#Badaun Gangrape: When Mulayam Singh Yadav says ‘ladke to ladke hain’ about rapists, how serious is his son Akhilesh Yadav?

Written By Deepak Gidwani | Updated:

Members of the JNU students’ union protest against the Badaun gang-rape in New Delhi on Friday

On Friday, when BSP chief Mayawati referred to the Samajwadi Party regime in Uttar Pradesh as “jungleraj”, perhaps she was just scoring a political point against an arch rival. However, the fact is that her description may not be too much off the mark.

Three horrific incidents of rape in different parts of Uttar Pradesh over the last week have once again turned the spotlight on the nefarious condition of the law and order situation in the state. People have already started saying that things on this front are back to where they were under the Mulayam Singh Yadav government in 2006-2007.

In fact, this was the single most important reason for the SP’s decimation and the BSP’s triumphant ride to a clear majority in the 2007 assembly election. In the Lok Sabha election, too, it was the alleged “jungleraj” which limited the SP to five seats out of 80 in UP, that too all held only by members of the ruling Yadav family.

With an annual tally of about 2,000 rapes, close to 8,000 abductions of women and over 3,000 cases of assault on women with intent to outrage their modesty, UP carries the dubious distinction of being among the top three states on these counts. It also accounts for 5,000 murders and an equal number of attempts to murder. The over-200 riots in the past two years of the Akhilesh Yadav regime are also a record of sorts.

Consider the latest rape incident, morphed TV footage of which must have shaken people across the country: Two Dalit sisters aged 12 and 14 were gang-raped and murdered and their bodies then hanged from a tree in a village in Badaun in west UP. And the accused included policemen.

In Saraimir in east UP’s Azamgarh district, a minor was brutally gang raped and left to die with gruesome injuries. In Etawah, a rape victim’s mother was beaten up and stripped publicly by those accused of raping her daughter because she had dared to make a police complaint.

In the case of the two Dalit sisters, police refused to lodge an FIR even after the two bodies were found, most probably because the accused and the policemen involved belonged to the Yadav clan which rules the state in every sense of the word.

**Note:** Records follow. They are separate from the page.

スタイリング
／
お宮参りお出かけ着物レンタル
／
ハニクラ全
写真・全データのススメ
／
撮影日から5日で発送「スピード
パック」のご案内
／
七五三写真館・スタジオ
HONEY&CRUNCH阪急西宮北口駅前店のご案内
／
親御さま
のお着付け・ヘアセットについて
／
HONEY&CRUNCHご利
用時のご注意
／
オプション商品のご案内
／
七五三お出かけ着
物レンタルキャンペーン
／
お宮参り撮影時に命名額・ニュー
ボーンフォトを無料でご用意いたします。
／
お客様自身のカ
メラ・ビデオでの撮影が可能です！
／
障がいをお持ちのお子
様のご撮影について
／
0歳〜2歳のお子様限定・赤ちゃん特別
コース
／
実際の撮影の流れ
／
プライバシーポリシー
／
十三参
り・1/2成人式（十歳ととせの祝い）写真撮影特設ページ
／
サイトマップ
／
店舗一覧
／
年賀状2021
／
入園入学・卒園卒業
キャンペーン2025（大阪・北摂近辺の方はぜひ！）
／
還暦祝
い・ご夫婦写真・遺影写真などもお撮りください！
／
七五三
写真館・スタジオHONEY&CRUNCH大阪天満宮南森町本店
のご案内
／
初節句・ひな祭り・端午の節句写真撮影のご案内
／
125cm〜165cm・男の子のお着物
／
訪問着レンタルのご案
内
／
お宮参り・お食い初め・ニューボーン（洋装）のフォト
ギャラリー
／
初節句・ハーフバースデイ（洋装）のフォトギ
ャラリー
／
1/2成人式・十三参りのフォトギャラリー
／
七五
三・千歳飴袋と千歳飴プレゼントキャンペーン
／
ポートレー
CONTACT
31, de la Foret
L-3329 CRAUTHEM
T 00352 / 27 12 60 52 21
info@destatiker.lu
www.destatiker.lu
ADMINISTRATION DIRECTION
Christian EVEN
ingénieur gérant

Interestingly, all the three places which witnessed these gruesome incidents are connected to the ruling Yadav family. Budaun is represented in the Lok Sabha by Mulayam’s nephew Dharmendra Yadav, Mulayam himself is MP from Azamgarh, and Etawah happens to be the home town of Chief Minister Akhilesh Yadav himself.

“What can one expect when politicians of the level of Mulayam Singh casually say ‘ladke to ladke hain’ (boys will be boys) about rapists,” says a senior BSP leader.

“The fact is that the police machinery has been totally politicised and there is no fear of the law,” says former UP DGP KL Gupta. “When wrong-doers are patronised instead of being punished, they are obviously emboldened to commit crimes at will,” he adds. “Posting of Yadav officials on key posts in the police and administration, regardless of their track record, has made things worse,” says another retired DGP.

SP leaders like Naresh Agarwal dismiss such criticism as “media hype” and “conspiracy of political opponents”. But the fact remains that the SP cadre is populated with lumpen elements who continue to play havoc with law and order throughout the state. What is worse is that relief from the spate of crimes seems a distant cry for the people of UP.